• Recorded data
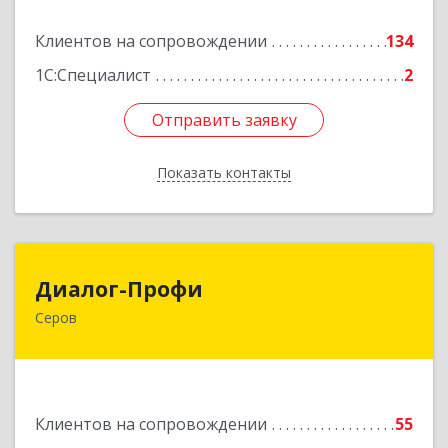
Подробнее
Клиентов на сопровождении
134
1С:Специалист
2
Отправить заявку
Отправить заявку
Показать контакты
Назад
Диалог-Профи
Диалог-Профи
Серов
624980, Свердловская обл, Серов г, Короленко
ул, дом № 7/29, кв.2
Подробнее
Клиентов на сопровождении
55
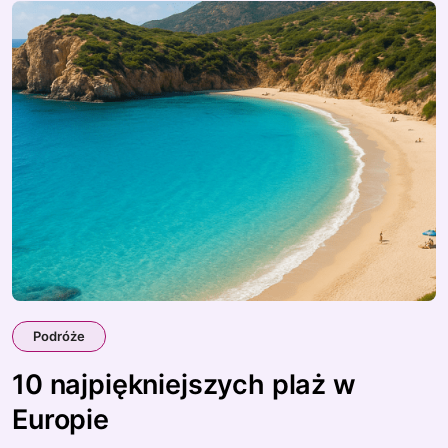
Podróże
10 najpiękniejszych plaż w
Europie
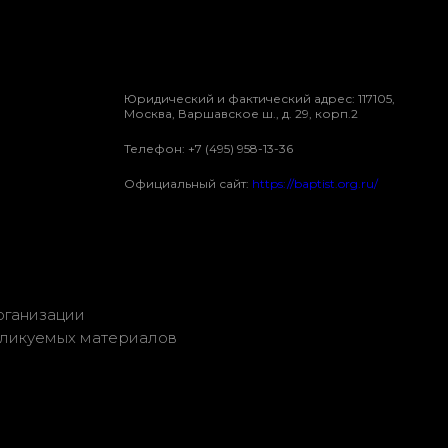
Юридический и фактический адрес: 117105,
Москва, Варшавское ш., д. 29, корп.2
Телефон: +7 (495) 958-13-36
Официальный сайт:
https://baptist.org.ru/
рганизации
бликуемых материалов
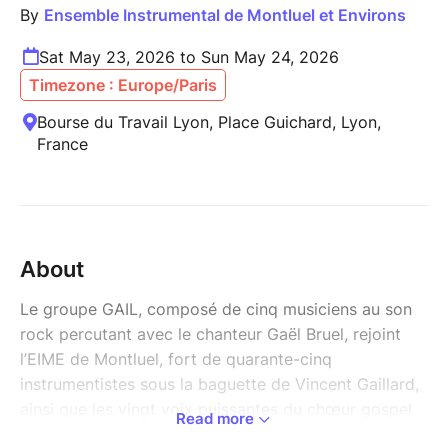
By
Ensemble Instrumental de Montluel et Environs
Sat May 23, 2026 to Sun May 24, 2026
Timezone : Europe/Paris
Bourse du Travail Lyon, Place Guichard, Lyon,
France
About
Le groupe GAIL, composé de cinq musiciens au son
rock percutant avec le chanteur Gaël Bruel, rejoint
l’EIME de Montluel, fort de quarante-cinq
instrumentistes sous la baguette de Vincent Gaillard,
ainsi que les vingt voix puissantes du chœur gospel
Read more
La Jaama dirigé par Sabine Kouli, pour offrir à la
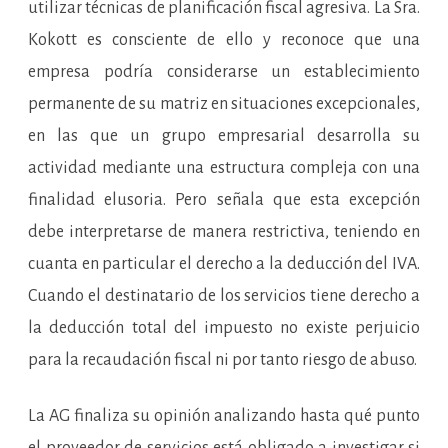
utilizar técnicas de planificación fiscal agresiva. La Sra.
Kokott es consciente de ello y reconoce que una
empresa podría considerarse un establecimiento
permanente de su matriz en situaciones excepcionales,
en las que un grupo empresarial desarrolla su
actividad mediante una estructura compleja con una
finalidad elusoria. Pero señala que esta excepción
debe interpretarse de manera restrictiva, teniendo en
cuanta en particular el derecho a la deducción del IVA.
Cuando el destinatario de los servicios tiene derecho a
la deducción total del impuesto no existe perjuicio
para la recaudación fiscal ni por tanto riesgo de abuso.
La AG finaliza su opinión analizando hasta qué punto
el proveedor de servicios está obligado a investigar si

• Task brief
Look through the material above for the string "Montluel" and copy each line that has it.

• Task solution
Ensemble Instrumental de Montluel et Environs
l’EIME de Montluel, fort de quarante-cinq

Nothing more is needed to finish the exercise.